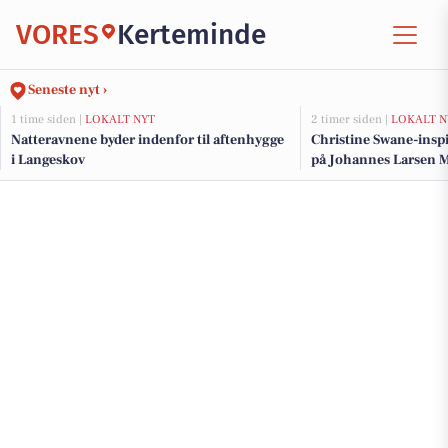
VORES
Kerteminde
Seneste nyt ›
1 time siden |
LOKALT NYT
2 timer siden |
LOKALT N
Natteravnene byder indenfor til aftenhygge
Christine Swane-insp
i Langeskov
på Johannes Larsen 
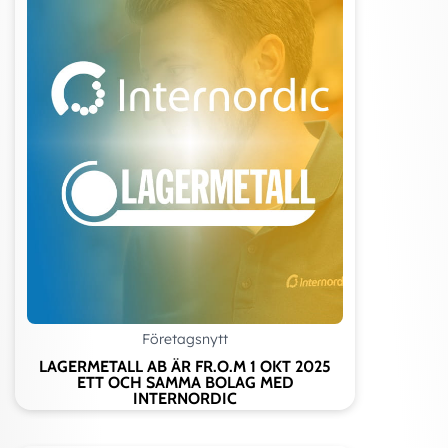
Företagsnytt
LAGERMETALL AB ÄR FR.O.M 1 OKT 2025
ETT OCH SAMMA BOLAG MED
INTERNORDIC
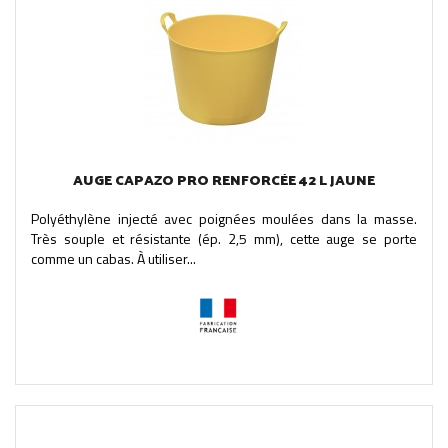
AUGE CAPAZO PRO RENFORCÉE 42 L JAUNE
Polyéthylène injecté avec poignées moulées dans la masse.
Très souple et résistante (ép. 2,5 mm), cette auge se porte
comme un cabas. À utiliser...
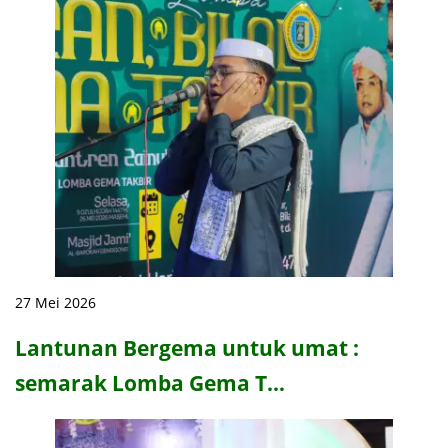
27 Mei 2026
Lantunan Bergema untuk umat :
semarak Lomba Gema T…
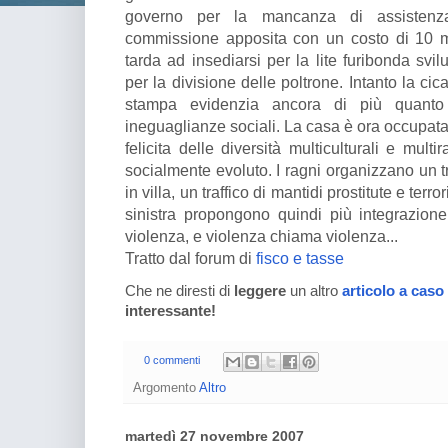
governo per la mancanza di assistenz
commissione apposita con un costo di 10 m
tarda ad insediarsi per la lite furibonda svilu
per la divisione delle poltrone. Intanto la c
stampa evidenzia ancora di più quanto 
ineguaglianze sociali. La casa è ora occupata 
felicita delle diversità multiculturali e mult
socialmente evoluto. I ragni organizzano un tr
in villa, un traffico di mantidi prostitute e terro
sinistra propongono quindi più integrazion
violenza, e violenza chiama violenza...
Tratto dal forum di
fisco e tasse
Che ne diresti di
leggere
un altro
articolo a caso
interessante!
0 commenti
Argomento
Altro
martedì 27 novembre 2007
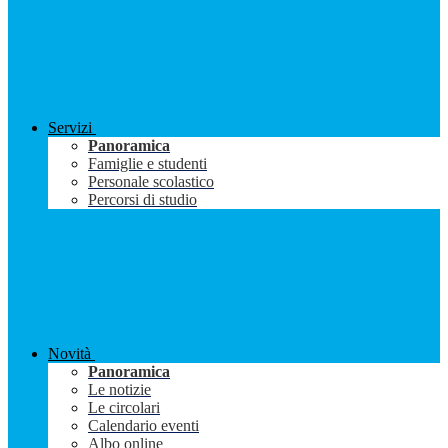
Servizi
Panoramica
Famiglie e studenti
Personale scolastico
Percorsi di studio
Novità
Panoramica
Le notizie
Le circolari
Calendario eventi
Albo online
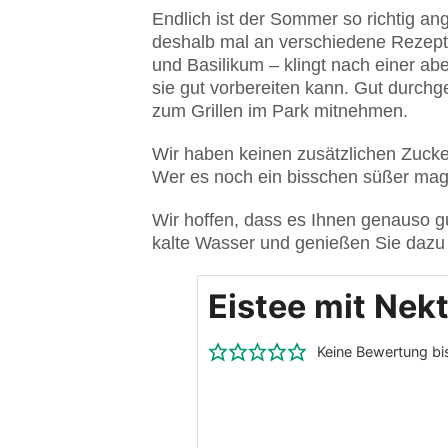
Endlich ist der Sommer so richtig 
deshalb mal an verschiedene Rezepte 
und Basilikum – klingt nach einer abe
sie gut vorbereiten kann. Gut durchg
zum Grillen im Park mitnehmen.
Wir haben keinen zusätzlichen Zucke
Wer es noch ein bisschen süßer mag
Wir hoffen, dass es Ihnen genauso gu
kalte Wasser und genießen Sie dazu 
Eistee mit Nek
Keine Bewertung bis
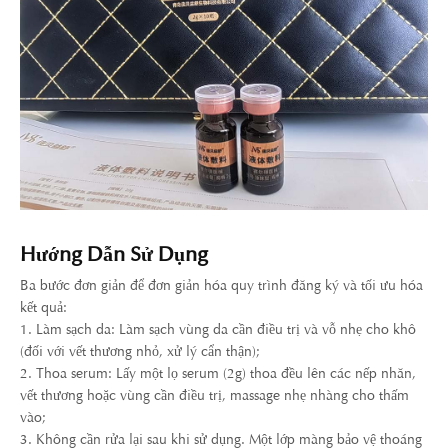
Hướng Dẫn Sử Dụng
Ba bước đơn giản để đơn giản hóa quy trình đăng ký và tối ưu hóa
kết quả:
1. Làm sạch da: Làm sạch vùng da cần điều trị và vỗ nhẹ cho khô
(đối với vết thương nhỏ, xử lý cẩn thận);
2. Thoa serum: Lấy một lọ serum (2g) thoa đều lên các nếp nhăn,
vết thương hoặc vùng cần điều trị, massage nhẹ nhàng cho thấm
vào;
3. Không cần rửa lại sau khi sử dụng. Một lớp màng bảo vệ thoáng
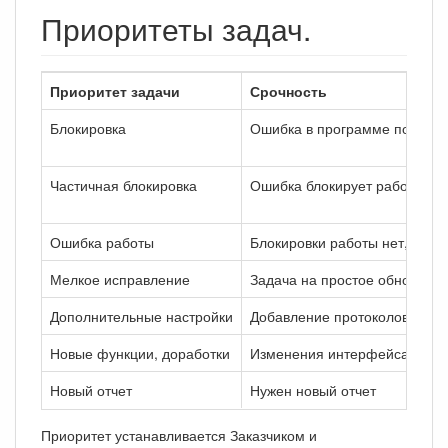
Приоритеты задач.
Приоритет задачи
Срочность
Блокировка
Ошибка в программе полност
Частичная блокировка
Ошибка блокирует работу не
Ошибка работы
Блокировки работы нет, одна
Мелкое исправление
Задача на простое обновлени
Дополнительные настройки
Добавление протоколов, форм
Новые функции, доработки
Изменения интерфейса и лог
Новый отчет
Нужен новый отчет
Приоритет устанавливается Заказчиком и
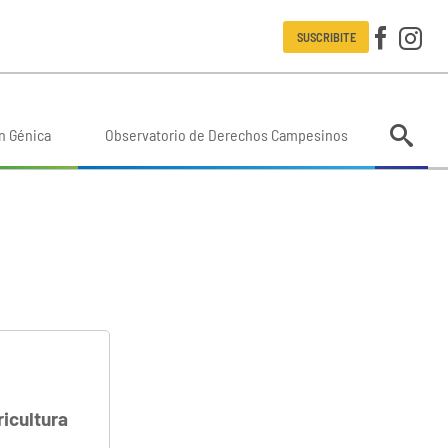
SUSCRIBITE
n Génica
Observatorio de Derechos Campesinos
icultura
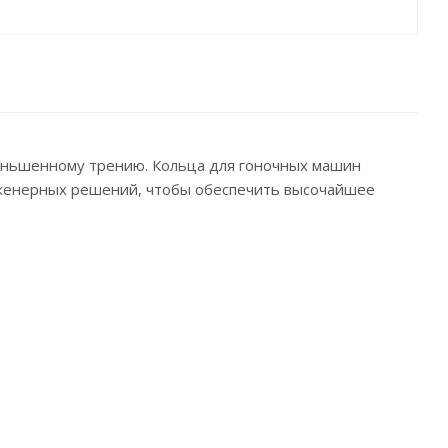
еньшенному трению. Кольца для гоночных машин
нженерных решений, чтобы обеспечить высочайшее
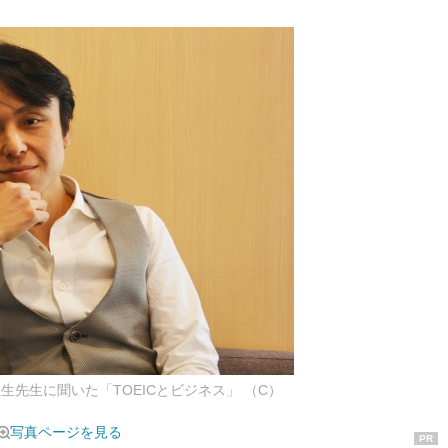
正生先生に聞いた「TOEICとビジネス」 （C）
写真ページを見る
PR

* * *

◆ GOAL OF THE EXERCISE
An exact restatement of the entries above is needed; no picture may appear in it.

◆ TASK ANSWER
VORES
Kerteminde
Seneste nyt ›
1 time siden |
LOKALT NYT
2 timer siden |
LOKALT N
Natteravnene byder indenfor til aftenhygge
Christine Swane-insp
i Langeskov
på Johannes Larsen 
Företagsnytt
LAGERMETALL AB ÄR FR.O.M 1 OKT 2025
ETT OCH SAMMA BOLAG MED
INTERNORDIC
AUGE CAPAZO PRO RENFORCÉE 42 L JAUNE
Polyéthylène injecté avec poignées moulées dans la masse.
Très souple et résistante (ép. 2,5 mm), cette auge se porte
comme un cabas. À utiliser...
27 Mei 2026
Lantunan Bergema untuk umat :
semarak Lomba Gema T…
governo per la mancanza di assistenz
commissione apposita con un costo di 10 m
tarda ad insediarsi per la lite furibonda svilu
per la divisione delle poltrone. Intanto la c
stampa evidenzia ancora di più quanto 
ineguaglianze sociali. La casa è ora occupata 
felicita delle diversità multiculturali e mult
socialmente evoluto. I ragni organizzano un tr
in villa, un traffico di mantidi prostitute e terro
sinistra propongono quindi più integrazion
violenza, e violenza chiama violenza...
Tratto dal forum di
fisco e tasse
Che ne diresti di
leggere
un altro
articolo a caso
interessante!
0 commenti
Argomento
Altro
martedì 27 novembre 2007
Servizi
Panoramica
Famiglie e studenti
Personale scolastico
Percorsi di studio
Novità
Panoramica
Le notizie
Le circolari
Calendario eventi
Albo online
Endlich ist der Sommer so richtig 
deshalb mal an verschiedene Rezepte 
und Basilikum – klingt nach einer abe
sie gut vorbereiten kann. Gut durchg
zum Grillen im Park mitnehmen.
Wir haben keinen zusätzlichen Zucke
Wer es noch ein bisschen süßer mag
Wir hoffen, dass es Ihnen genauso gu
kalte Wasser und genießen Sie dazu 
Eistee mit Nek
Keine Bewertung bis
Hướng Dẫn Sử Dụng
Ba bước đơn giản để đơn giản hóa quy trình đăng ký và tối ưu hóa
kết quả:
1. Làm sạch da: Làm sạch vùng da cần điều trị và vỗ nhẹ cho khô
(đối với vết thương nhỏ, xử lý cẩn thận);
2. Thoa serum: Lấy một lọ serum (2g) thoa đều lên các nếp nhăn,
vết thương hoặc vùng cần điều trị, massage nhẹ nhàng cho thấm
vào;
3. Không cần rửa lại sau khi sử dụng. Một lớp màng bảo vệ thoáng
Приоритеты задач.
Приоритет задачи
Срочность
Блокировка
Ошибка в программе полност
Частичная блокировка
Ошибка блокирует работу не
Ошибка работы
Блокировки работы нет, одна
Мелкое исправление
Задача на простое обновлени
Дополнительные настройки
Добавление протоколов, форм
Новые функции, доработки
Изменения интерфейса и лог
Новый отчет
Нужен новый отчет
Приоритет устанавливается Заказчиком и
SUSCRIBITE
n Génica
Observatorio de Derechos Campesinos
icultura
еньшенному трению. Кольца для гоночных машин
нженерных решений, чтобы обеспечить высочайшее
正生先生に聞いた「TOEICとビジネス」 （C）
写真ページを見る
PR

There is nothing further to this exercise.